On blame

What I like about that phrase, “I hate the person who invented Mondays,” is that it reveals the absurdity of one of our very human habits. We have a tendency to find some part of our environment to scold — a person or thing — whenever we run into some kind of problem in our lives. Something unpleasant happens unexpectedly, and the emotion of blame arises. We search for a source to our suffering, and fix our dislike on it and align ourselves against it, as if our sheer, bitter ill-will can transmute a part of life we hate into something we like.

~ David Cain from, http://www.raptitude.com/2009/11/blame-is-useless/

It’s important for me to distinguish between cause and blame. Cause—it seems to me—is something I can work at picking apart. It’s unlikely I’d have a full understanding of cause-and-effect in any random situation, (“why exactly did that guy just spill his beer on me,” is pretty complicated after all,) but picking at the threads of the seemingly unknowable knot-that-is-the-cause… That tends to lead me to a more thoughtful view of the world. And a more thoughtful view invariably leads me to a more optimistic view of the world.

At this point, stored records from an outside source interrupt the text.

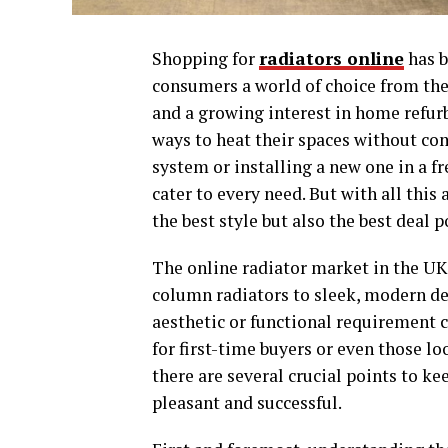
Shopping for
radiators online
has b
consumers a world of choice from the
and a growing interest in home refu
ways to heat their spaces without co
system or installing a new one in a f
cater to every need. But with all this
the best style but also the best deal 
The online radiator market in the UK 
column radiators to sleek, modern de
aesthetic or functional requirement c
for first-time buyers or even those l
there are several crucial points to k
pleasant and successful.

Here’s a tangential thought as an example: Is it “Western Civilization” that is taking over the world? Or is it “Best Civilization” is taking over, and the areas we label “western” have just gotten to the ideas [all, some, or just one in particular under discussion] first? If I ditch, “who’s to blame,” for the specific changes in civilization which I dislike [think: social media] and instead ask, “what is causing that change?”… well, that changes my view of things significantly.